The point of intersection of the two lines given by `2x^2-5xy +2y^2-3x+3y+1=0` is

To find the point of intersection of the two lines given by the equation \(2x^2 - 5xy + 2y^2 - 3x + 3y + 1 = 0\), we will use partial differentiation. Here are the steps to solve the problem: ### Step-by-Step Solution: 1. **Identify the equation**: We start with the equation: \[ 2x^2 - 5xy + 2y^2 - 3x + 3y + 1 = 0 \] 2. **Partial differentiation with respect to \(x\)**: We differentiate the equation with respect to \(x\) while treating \(y\) as a constant: \[ \frac{\partial \phi}{\partial x} = 4x - 5y - 3 = 0 \] This simplifies to: \[ 4x - 5y = 3 \quad \text{(Equation 1)} \] 3. **Partial differentiation with respect to \(y\)**: Next, we differentiate the equation with respect to \(y\) while treating \(x\) as a constant: \[ \frac{\partial \phi}{\partial y} = -5x + 4y + 3 = 0 \] This simplifies to: \[ 5x - 4y = -3 \quad \text{(Equation 2)} \] 4. **Solve the system of equations**: We now have two equations: - \(4x - 5y = 3\) (Equation 1) - \(5x - 4y = -3\) (Equation 2) We can solve these equations simultaneously.

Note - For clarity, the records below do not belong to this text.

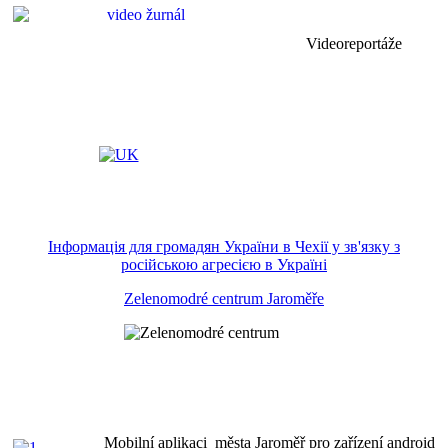
Videoreportáže
Інформація для громадян України в Чехії у зв'язку з
російською агресією в Україні
Zelenomodré centrum Jaroměře
Mobilní aplikaci města Jaroměř pro zařízení android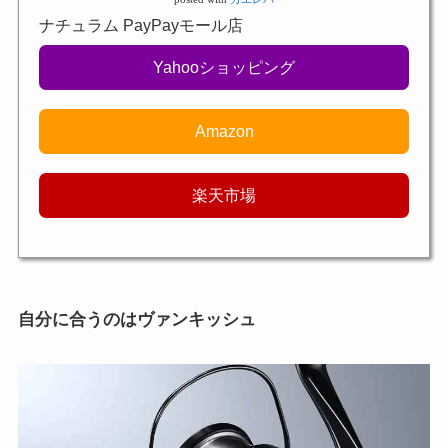
ナチュラム PayPayモール店
Yahooショッピング
Amazon
楽天市場
自分に合うのはヴァンキッシュ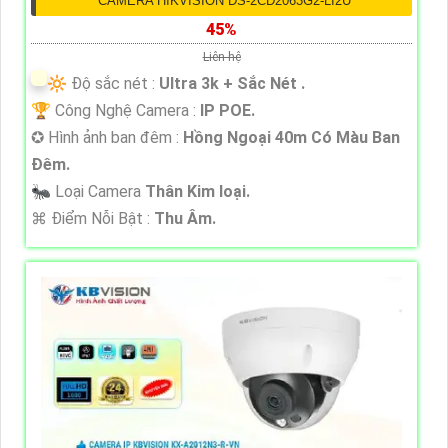
CAMERA HIKVISION DS-2CD2063G2-LI2U
45%
Liên hệ
🔆 Độ sắc nét :
Ultra 3k + Sắc Nét .
🏆 Công Nghệ Camera :
IP POE.
✪ Hình ảnh ban đêm :
Hồng Ngoại 40m Có Màu Ban
Ðêm.
🐜 Loại Camera
Thân Kim loại.
️⌘ Điểm Nỗi Bật :
Thu Âm.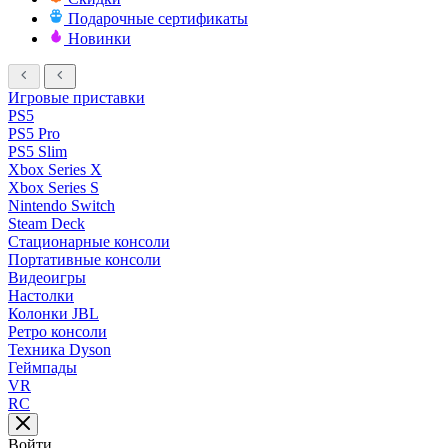
Подарочные сертификаты
Новинки
Игровые приставки
PS5
PS5 Pro
PS5 Slim
Xbox Series X
Xbox Series S
Nintendo Switch
Steam Deck
Стационарные консоли
Портативные консоли
Видеоигры
Настолки
Колонки JBL
Ретро консоли
Техника Dyson
Геймпады
VR
RC
Войти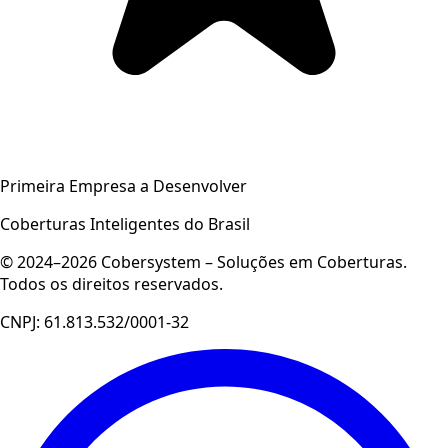
Primeira Empresa a Desenvolver
Coberturas Inteligentes do Brasil
© 2024–2026 Cobersystem – Soluções em Coberturas.
Todos os direitos reservados.
CNPJ: 61.813.532/0001-32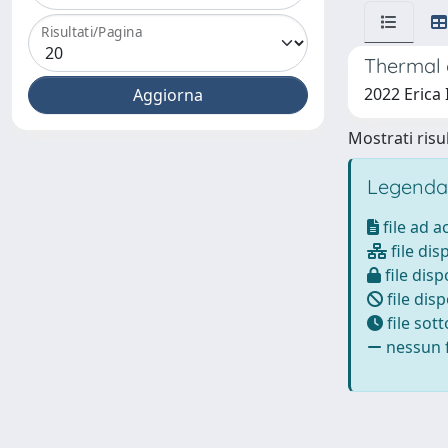
Risultati/Pagina
Thermal 
2022 Erica 
Mostrati risul
Legenda
file ad 
file dis
file disp
file disp
file sot
nessun f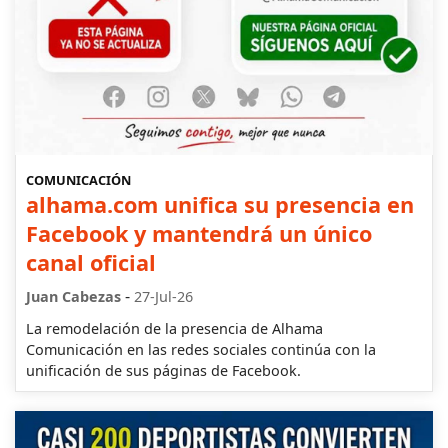
COMUNICACIÓN
alhama.com unifica su presencia en
Facebook y mantendrá un único
canal oficial
-
Juan Cabezas
27-Jul-26
La remodelación de la presencia de Alhama
Comunicación en las redes sociales continúa con la
unificación de sus páginas de Facebook.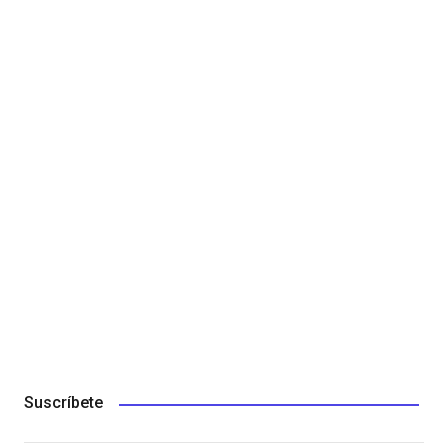
Suscríbete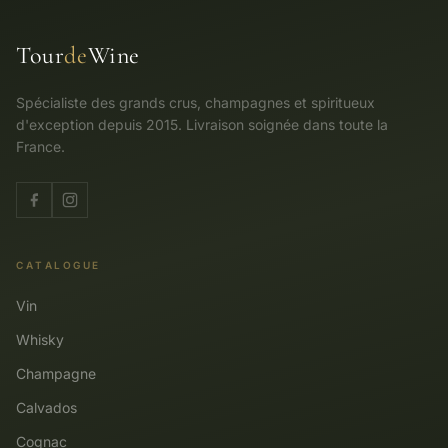
Tour
de
Wine
Spécialiste des grands crus, champagnes et spiritueux
d'exception depuis 2015. Livraison soignée dans toute la
France.
CATALOGUE
Vin
Whisky
Champagne
Calvados
Cognac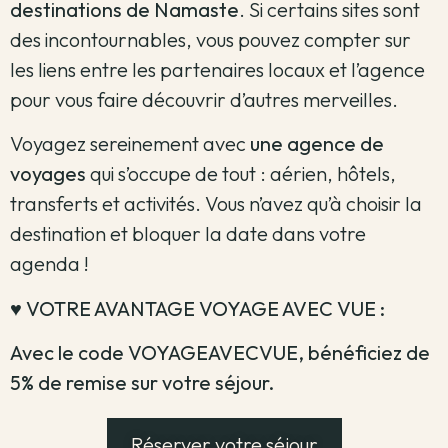
destinations de Namaste
. Si certains sites sont
des incontournables, vous pouvez compter sur
les liens entre les partenaires locaux et l’agence
pour vous faire découvrir d’autres merveilles.
Voyagez sereinement avec
une agence de
voyages
qui s’occupe de tout : aérien, hôtels,
transferts et activités. Vous n’avez qu’à choisir la
destination et bloquer la date dans votre
agenda !
♥️ VOTRE AVANTAGE VOYAGE AVEC VUE :
Avec le code VOYAGEAVECVUE, bénéficiez de
5% de remise sur votre séjour.
Réserver votre séjour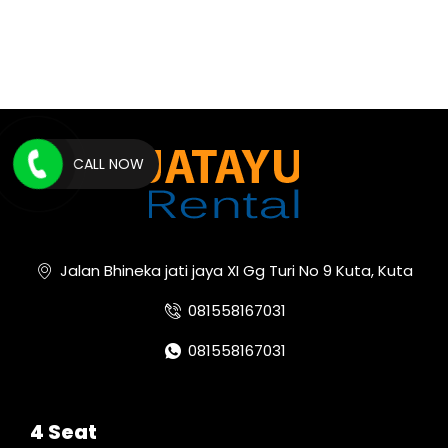
CALL NOW
Jalan Bhineka jati jaya XI Gg Turi No 9 Kuta, Kuta
081558167031
081558167031
4 Seat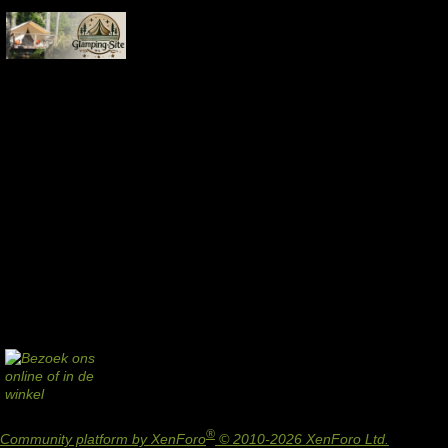
®
Community platform by XenForo
© 2010-2026 XenForo Ltd.
Design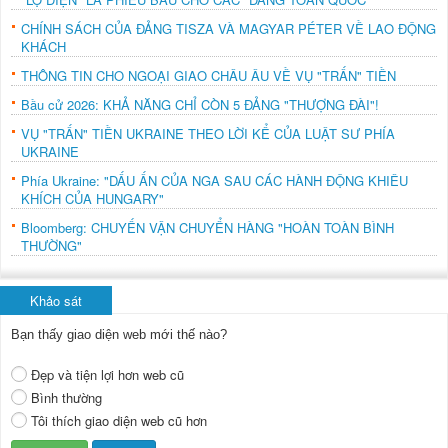
CHÍNH SÁCH CỦA ĐẢNG TISZA VÀ MAGYAR PÉTER VỀ LAO ĐỘNG
KHÁCH
THÔNG TIN CHO NGOẠI GIAO CHÂU ÂU VỀ VỤ "TRẤN" TIỀN
Bầu cử 2026: KHẢ NĂNG CHỈ CÒN 5 ĐẢNG "THƯỢNG ĐÀI"!
VỤ "TRẤN" TIỀN UKRAINE THEO LỜI KỂ CỦA LUẬT SƯ PHÍA
UKRAINE
Phía Ukraine: "DẤU ẤN CỦA NGA SAU CÁC HÀNH ĐỘNG KHIÊU
KHÍCH CỦA HUNGARY"
Bloomberg: CHUYẾN VẬN CHUYỂN HÀNG "HOÀN TOÀN BÌNH
THƯỜNG"
Khảo sát
Bạn thấy giao diện web mới thế nào?
Đẹp và tiện lợi hơn web cũ
Bình thường
Tôi thích giao diện web cũ hơn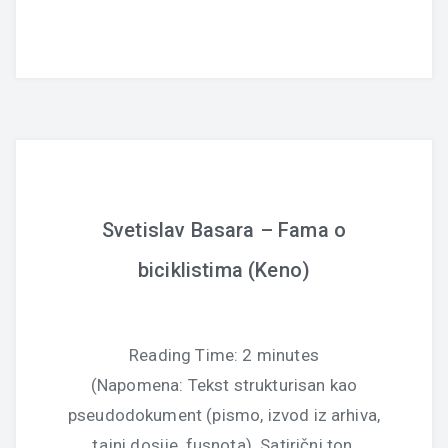
Svetislav Basara – Fama o
biciklistima (Keno)
Reading Time:
2
minutes
(Napomena: Tekst strukturisan kao
pseudodokument (pismo, izvod iz arhiva,
tajni dosije, fusnota). Satirični ton,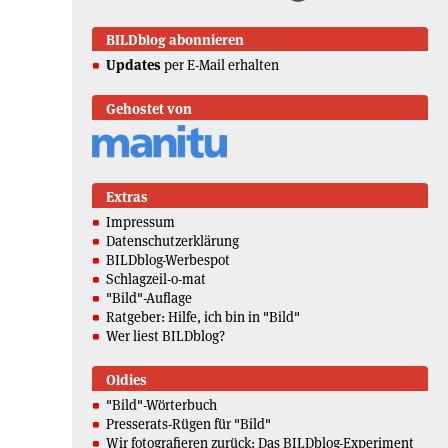
BILDblog abonnieren
Updates
per E-Mail erhalten
Gehostet von
Extras
Impressum
Datenschutzerklärung
BILDblog-Werbespot
Schlagzeil-o-mat
"Bild"-Auflage
Ratgeber: Hilfe, ich bin in "Bild"
Wer liest BILDblog?
Oldies
"Bild"-Wörterbuch
Presserats-Rügen für "Bild"
Wir fotografieren zurück: Das BILDblog-Experiment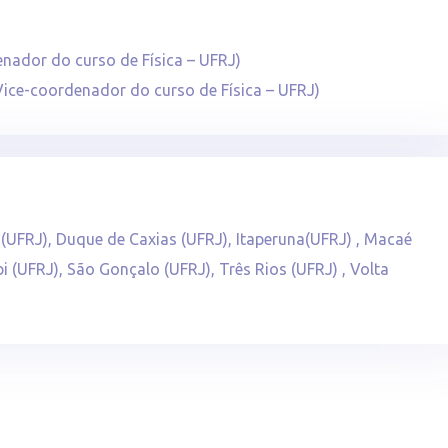
enador do curso de Física – UFRJ)
(Vice-coordenador do curso de Física – UFRJ)
(UFRJ), Duque de Caxias (UFRJ), Itaperuna(UFRJ) , Macaé
i (UFRJ), São Gonçalo (UFRJ), Três Rios (UFRJ) , Volta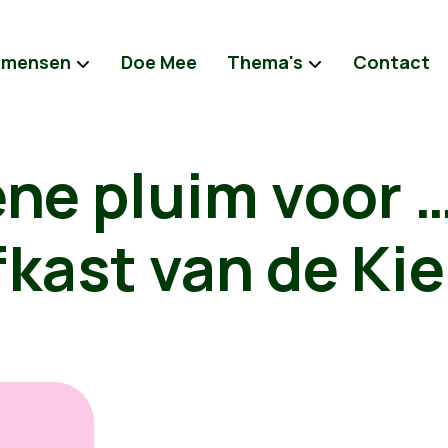
 mensen
Doe Mee
Thema's
Contact
ne pluim voor 
kast van de Ki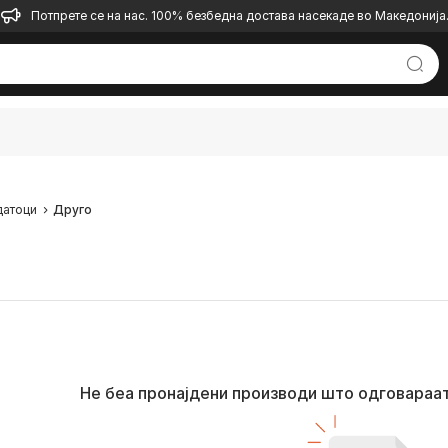
Потпрете се на нас. 100% безбедна достава насекаде во Македонија
атоци
Друго
Не беа пронајдени производи што одговараа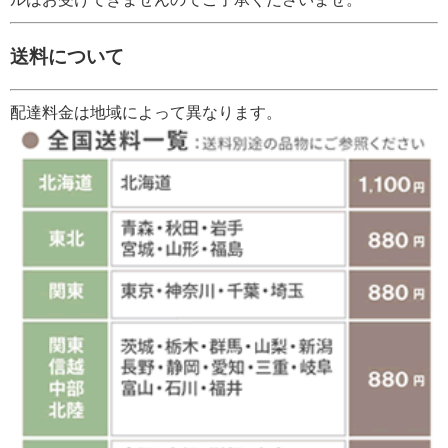
送料について
配達料金は地域によって異なります。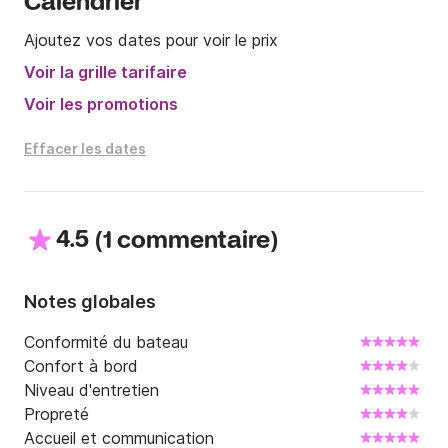
Calendrier
Ajoutez vos dates pour voir le prix
Voir la grille tarifaire
Voir les promotions
Effacer les dates
4.5
(
)
1 commentaire
Notes globales
Conformité du bateau
Confort à bord
Niveau d'entretien
Propreté
Accueil et communication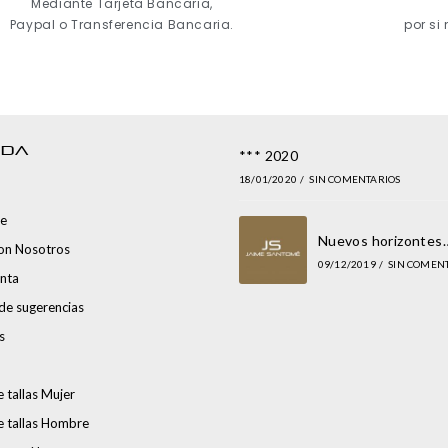
Mediante Tarjeta Bancaria,
Paypal o Transferencia Bancaria.
por si
NDA
*** 2020
18/01/2020
/
SIN COMENTARIOS
e
Nuevos horizontes
con Nosotros
09/12/2019
/
SIN COMEN
nta
de sugerencias
s
 tallas Mujer
e tallas Hombre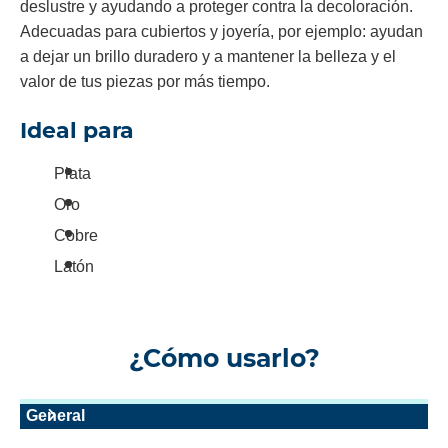
deslustre y ayudando a proteger contra la decoloración.
Adecuadas para cubiertos y joyería, por ejemplo: ayudan
a dejar un brillo duradero y a mantener la belleza y el
valor de tus piezas por más tiempo.
Ideal para
Plata
Oro
Cobre
Latón
¿Cómo usarlo?
General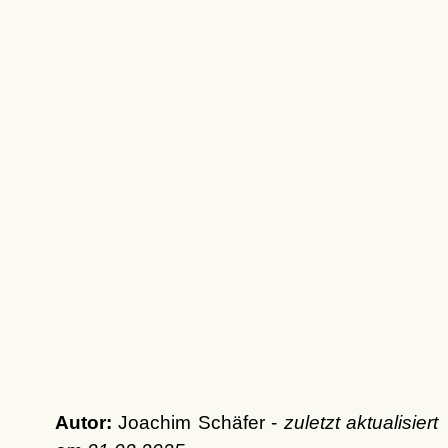
Autor:
Joachim Schäfer -
zuletzt aktualisiert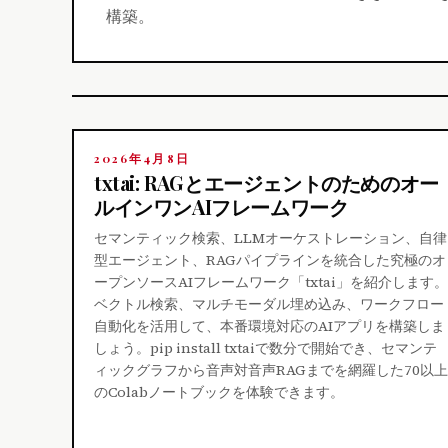
構築。
2026年4月8日
txtai: RAGとエージェントのためのオー
ルインワンAIフレームワーク
セマンティック検索、LLMオーケストレーション、自律
型エージェント、RAGパイプラインを統合した究極のオ
ープンソースAIフレームワーク「txtai」を紹介します。
ベクトル検索、マルチモーダル埋め込み、ワークフロー
自動化を活用して、本番環境対応のAIアプリを構築しま
しょう。pip install txtaiで数分で開始でき、セマンテ
ィックグラフから音声対音声RAGまでを網羅した70以上
のColabノートブックを体験できます。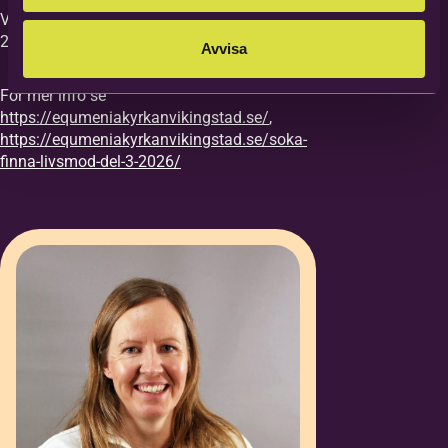
Vi vill ha din anmälan till kursen senast
27/8.
Avvisa
För mer info se
https://equmeniakyrkanvikingstad.se/
,
https://equmeniakyrkanvikingstad.se/soka-
finna-livsmod-del-3-2026/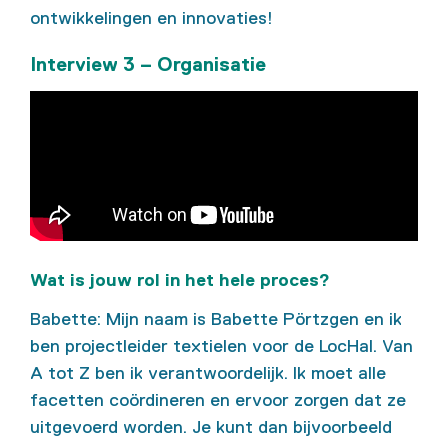
ontwikkelingen en innovaties!
Interview 3 – Organisatie
Wat is jouw rol in het hele proces?
Babette: Mijn naam is Babette Pörtzgen en ik
ben projectleider textielen voor de LocHal. Van
A tot Z ben ik verantwoordelijk. Ik moet alle
facetten coördineren en ervoor zorgen dat ze
uitgevoerd worden. Je kunt dan bijvoorbeeld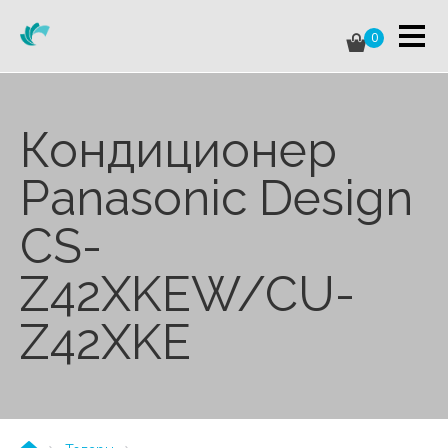
0
Кондиционер
Panasonic Design
CS-
Z42XKEW/CU-
Z42XKE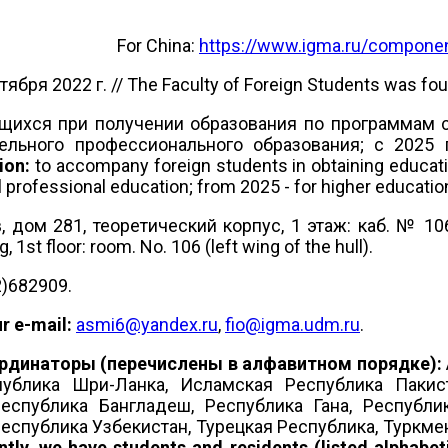
For China:
https://www.igma.ru/componen
я 2022 г. // The Faculty of Foreign Students was fou
хся при получении образования по программам спе
тельного профессионального образования; с 202
ion:
to accompany foreign students in obtaining educati
nal professional education; from 2025 - for higher educat
, дом 281, теоретический корпус, 1 этаж: каб. № 10
 1st floor: room. No. 106 (left wing of the hull).
)682909.
r e-mail:
asmi6@yandex.ru
,
fio@igma.udm.ru
.
ординаторы (перечислены в алфавитном порядке):
публика Шри-Ланка, Исламская Республика Пакис
еспублика Бангладеш, Республика Гана, Республи
Республика Узбекистан, Турецкая Республика, Туркм
ntly, we have students and residents (listed alphabet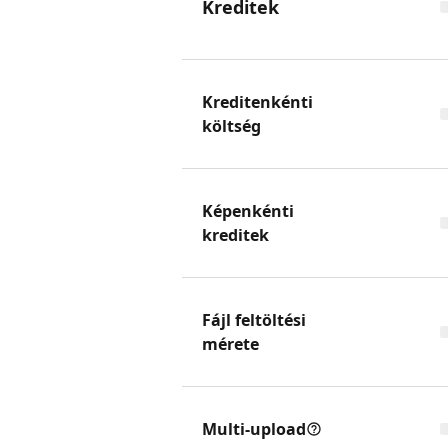
Kreditek
Kreditenkénti
költség
Képenkénti
kreditek
Fájl feltöltési
mérete
Multi-upload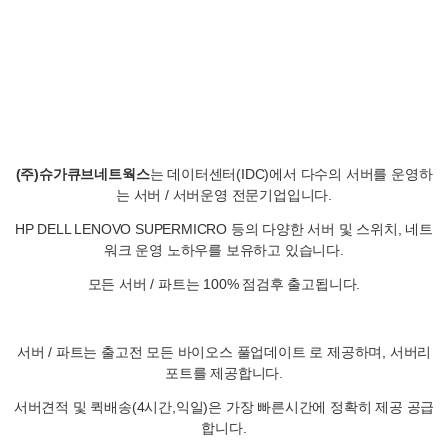
(주)슈가큐브네트웍스
는 데이터센터(IDC)에서 다수의 서버를 운영하
는 서버 / 서버운영 전문기업입니다.
HP DELL LENOVO SUPERMICRO 등의 다양한 서버 및 스위치, 네트
워크 운영 노하우를 보유하고 있습니다.
모든 서버 / 파트는 100% 점검후 출고됩니다.
서버 / 파트는 출고전 모든 바이오스 풀업데이트 로 제공하며, 서버리
포트를 제공합니다.
서버견적 및 퀵배송(4시간,익일)은 가장 빠른시간에 정확히 제공 공급
합니다.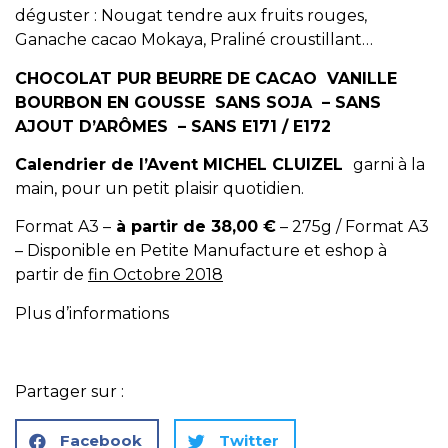
déguster : Nougat tendre aux fruits rouges,
Ganache cacao Mokaya, Praliné croustillant…
CHOCOLAT PUR BEURRE DE CACAO
VANILLE
BOURBON EN GOUSSE
SANS SOJA –
SANS
AJOUT D’ARÔMES –
SANS E171 / E172
Calendrier de l’Avent MICHEL CLUIZEL
garni à la
main, pour un petit plaisir quotidien.
Format A3 –
à partir de 38,00 €
– 275g / Format A3
– Disponible en Petite Manufacture et eshop à
partir de
fin Octobre 2018
Plus d’informations
Partager sur :
Facebook
Twitter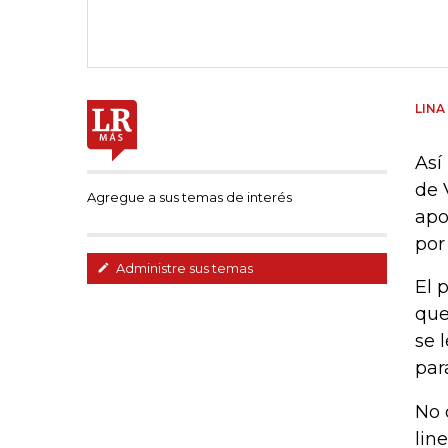
LINA
Así
de 
Agregue a sus temas de interés
apo
por
Administre sus temas
El 
que
se 
par
No 
lin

First, we can multiply Equation 1 by 5 and Equation 2 by 4 to eliminate \(x\): \[ 20x - 25y = 15 \quad \text{(Equation 3)} \] \[ 20x - 16y = -12 \quad \text{(Equation 4)} \] 5. **Subtract Equation 4 from Equation 3**: \[ (20x - 25y) - (20x - 16y) = 15 - (-12) \] This simplifies to: \[ -25y + 16y = 15 + 12 \] \[ -9y = 27 \] Thus, we find: \[ y = -3 \] 6. **Substitute \(y\) back to find \(x\)**: We can substitute \(y = -3\) into Equation 1: \[ 4x - 5(-3) = 3 \] This simplifies to: \[ 4x + 15 = 3 \] \[ 4x = 3 - 15 \] \[ 4x = -12 \] Thus, we find: \[ x = -3 \] 7. **Point of intersection**: The point of intersection of the two lines is: \[ (x, y) = (-3, -3) \] ### Final Answer: The point of intersection of the two lines is \((-3, -3)\).